Supplied records:
____

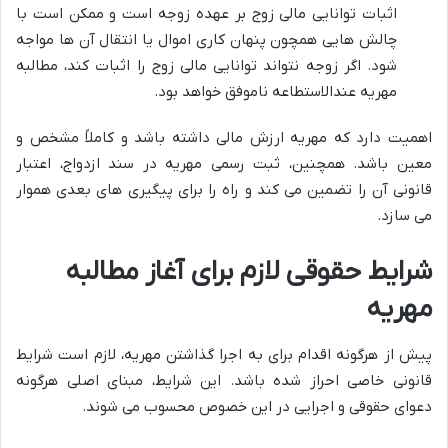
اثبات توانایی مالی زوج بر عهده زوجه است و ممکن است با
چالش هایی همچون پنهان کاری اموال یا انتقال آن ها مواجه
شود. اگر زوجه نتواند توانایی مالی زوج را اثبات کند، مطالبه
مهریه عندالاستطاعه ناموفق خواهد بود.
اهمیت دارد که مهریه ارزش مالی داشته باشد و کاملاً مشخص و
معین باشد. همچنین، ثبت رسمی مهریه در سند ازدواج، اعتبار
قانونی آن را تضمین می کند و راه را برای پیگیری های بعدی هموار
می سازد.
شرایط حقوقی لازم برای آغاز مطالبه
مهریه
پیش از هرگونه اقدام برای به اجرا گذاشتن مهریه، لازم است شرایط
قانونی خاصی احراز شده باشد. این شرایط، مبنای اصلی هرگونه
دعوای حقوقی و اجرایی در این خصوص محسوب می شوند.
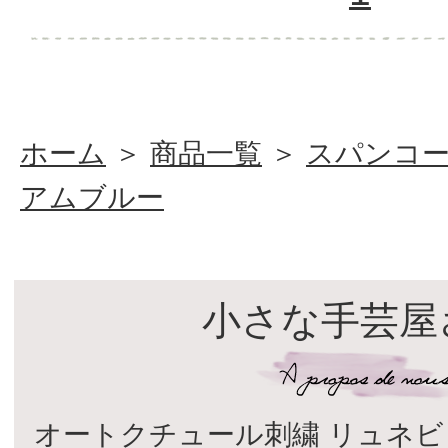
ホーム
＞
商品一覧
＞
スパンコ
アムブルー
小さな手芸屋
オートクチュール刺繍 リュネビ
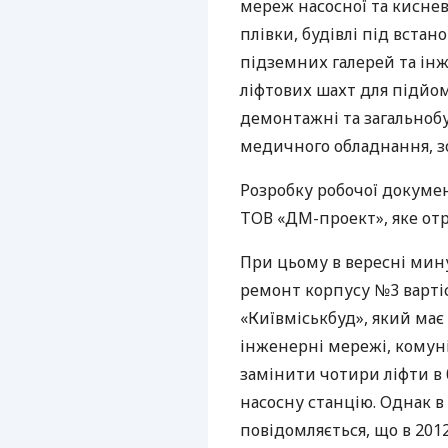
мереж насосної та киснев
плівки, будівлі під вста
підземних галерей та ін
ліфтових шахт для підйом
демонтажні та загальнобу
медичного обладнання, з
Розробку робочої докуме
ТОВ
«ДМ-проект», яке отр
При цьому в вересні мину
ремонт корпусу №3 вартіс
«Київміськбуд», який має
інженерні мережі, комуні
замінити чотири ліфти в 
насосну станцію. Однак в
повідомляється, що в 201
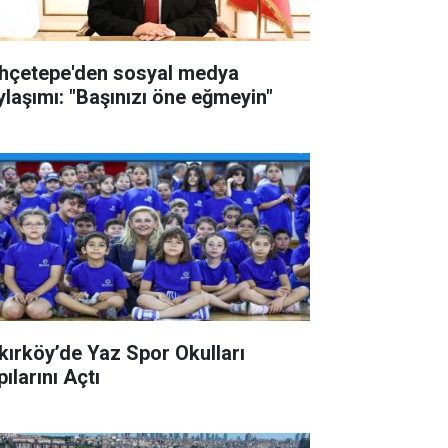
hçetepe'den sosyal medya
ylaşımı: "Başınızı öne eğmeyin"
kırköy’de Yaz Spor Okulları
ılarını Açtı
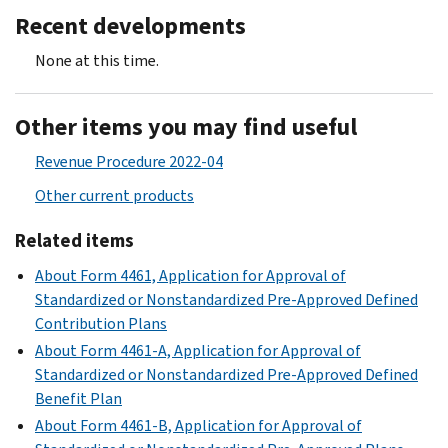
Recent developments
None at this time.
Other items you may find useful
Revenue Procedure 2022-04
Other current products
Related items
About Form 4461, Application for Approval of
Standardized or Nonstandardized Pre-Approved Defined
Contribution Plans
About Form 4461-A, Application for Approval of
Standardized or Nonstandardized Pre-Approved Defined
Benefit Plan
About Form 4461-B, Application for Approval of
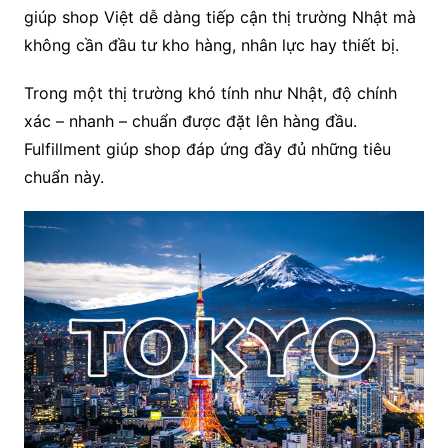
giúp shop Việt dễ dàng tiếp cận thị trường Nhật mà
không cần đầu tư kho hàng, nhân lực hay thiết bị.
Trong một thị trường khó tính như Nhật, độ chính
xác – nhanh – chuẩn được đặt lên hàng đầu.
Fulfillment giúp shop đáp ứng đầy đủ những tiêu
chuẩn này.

____

Your reply should give again exactly the lines from the one with "مهریه عندالاستطاعه ناموفق خواهد بود." through the last line of the data, with both ends included and pictures left out.

Solution to this problem:
مهریه عندالاستطاعه ناموفق خواهد بود.
اهمیت دارد که مهریه ارزش مالی داشته باشد و کاملاً مشخص و
معین باشد. همچنین، ثبت رسمی مهریه در سند ازدواج، اعتبار
قانونی آن را تضمین می کند و راه را برای پیگیری های بعدی هموار
می سازد.
شرایط حقوقی لازم برای آغاز مطالبه
مهریه
پیش از هرگونه اقدام برای به اجرا گذاشتن مهریه، لازم است شرایط
قانونی خاصی احراز شده باشد. این شرایط، مبنای اصلی هرگونه
دعوای حقوقی و اجرایی در این خصوص محسوب می شوند.
ホーム
＞
商品一覧
＞
スパンコ
アムブルー
小さな手芸屋
オートクチュール刺繍 リュネビ
мереж насосної та киснев
плівки, будівлі під вста
підземних галерей та ін
ліфтових шахт для підйом
демонтажні та загальнобу
медичного обладнання, з
Розробку робочої докуме
ТОВ
«ДМ-проект», яке отр
При цьому в вересні мину
ремонт корпусу №3 вартіс
«Київміськбуд», який має
інженерні мережі, комуні
замінити чотири ліфти в 
насосну станцію. Однак в
повідомляється, що в 201
hçetepe'den sosyal medya
ylaşımı: "Başınızı öne eğmeyin"
kırköy’de Yaz Spor Okulları
ılarını Açtı
Recent developments
None at this time.
Other items you may find useful
Revenue Procedure 2022-04
Other current products
Related items
About Form 4461, Application for Approval of
Standardized or Nonstandardized Pre-Approved Defined
Contribution Plans
About Form 4461-A, Application for Approval of
Standardized or Nonstandardized Pre-Approved Defined
Benefit Plan
About Form 4461-B, Application for Approval of
giúp shop Việt dễ dàng tiếp cận thị trường Nhật mà
không cần đầu tư kho hàng, nhân lực hay thiết bị.
Trong một thị trường khó tính như Nhật, độ chính
xác – nhanh – chuẩn được đặt lên hàng đầu.
Fulfillment giúp shop đáp ứng đầy đủ những tiêu
chuẩn này.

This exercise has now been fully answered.